What this task involves:
Identify, in the records below, every line where the string "ританки" appears, and copy each such line.

Data:
▽
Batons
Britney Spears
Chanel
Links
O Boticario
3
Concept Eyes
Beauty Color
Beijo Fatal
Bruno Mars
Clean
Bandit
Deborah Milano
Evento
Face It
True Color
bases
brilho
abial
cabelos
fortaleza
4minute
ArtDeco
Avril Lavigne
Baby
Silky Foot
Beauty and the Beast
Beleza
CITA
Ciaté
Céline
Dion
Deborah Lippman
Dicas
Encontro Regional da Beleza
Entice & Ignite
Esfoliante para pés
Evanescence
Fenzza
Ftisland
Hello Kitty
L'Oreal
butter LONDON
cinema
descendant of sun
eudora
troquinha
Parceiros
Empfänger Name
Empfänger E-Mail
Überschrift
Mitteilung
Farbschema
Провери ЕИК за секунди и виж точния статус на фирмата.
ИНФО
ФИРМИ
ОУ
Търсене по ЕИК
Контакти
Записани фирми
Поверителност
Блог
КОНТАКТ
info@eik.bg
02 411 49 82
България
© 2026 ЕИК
△
▽
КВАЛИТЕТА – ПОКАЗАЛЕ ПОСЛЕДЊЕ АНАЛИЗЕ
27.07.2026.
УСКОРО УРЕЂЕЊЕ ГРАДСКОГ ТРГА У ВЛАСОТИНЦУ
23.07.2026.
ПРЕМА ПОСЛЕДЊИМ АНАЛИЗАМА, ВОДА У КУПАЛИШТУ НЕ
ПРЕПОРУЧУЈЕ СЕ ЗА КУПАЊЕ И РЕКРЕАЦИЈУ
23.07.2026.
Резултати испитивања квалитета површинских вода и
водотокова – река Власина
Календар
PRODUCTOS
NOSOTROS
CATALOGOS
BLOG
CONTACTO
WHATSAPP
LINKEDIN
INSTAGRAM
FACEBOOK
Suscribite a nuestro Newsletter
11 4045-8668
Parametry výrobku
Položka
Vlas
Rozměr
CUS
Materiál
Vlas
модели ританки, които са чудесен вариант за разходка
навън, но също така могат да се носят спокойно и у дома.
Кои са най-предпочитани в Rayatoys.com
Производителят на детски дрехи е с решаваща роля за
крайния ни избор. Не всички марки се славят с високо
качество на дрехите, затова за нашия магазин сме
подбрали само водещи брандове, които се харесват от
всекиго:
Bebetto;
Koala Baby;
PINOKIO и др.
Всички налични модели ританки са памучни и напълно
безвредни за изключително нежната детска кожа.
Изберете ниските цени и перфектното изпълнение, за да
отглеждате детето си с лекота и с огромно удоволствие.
△
▽
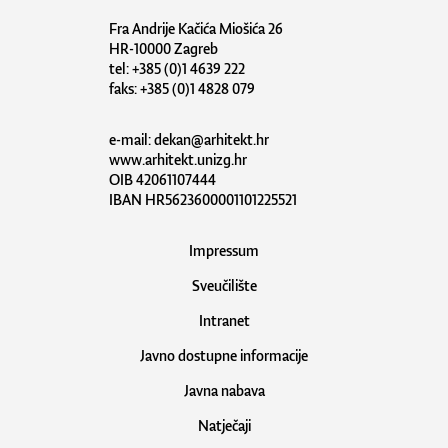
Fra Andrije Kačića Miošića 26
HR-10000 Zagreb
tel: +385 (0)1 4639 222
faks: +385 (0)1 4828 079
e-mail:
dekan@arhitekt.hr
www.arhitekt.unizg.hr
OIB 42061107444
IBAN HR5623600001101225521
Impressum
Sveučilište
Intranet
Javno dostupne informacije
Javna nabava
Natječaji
△
Result for this exercise:
модели ританки, които са чудесен вариант за разходка
Всички налични модели ританки са памучни и напълно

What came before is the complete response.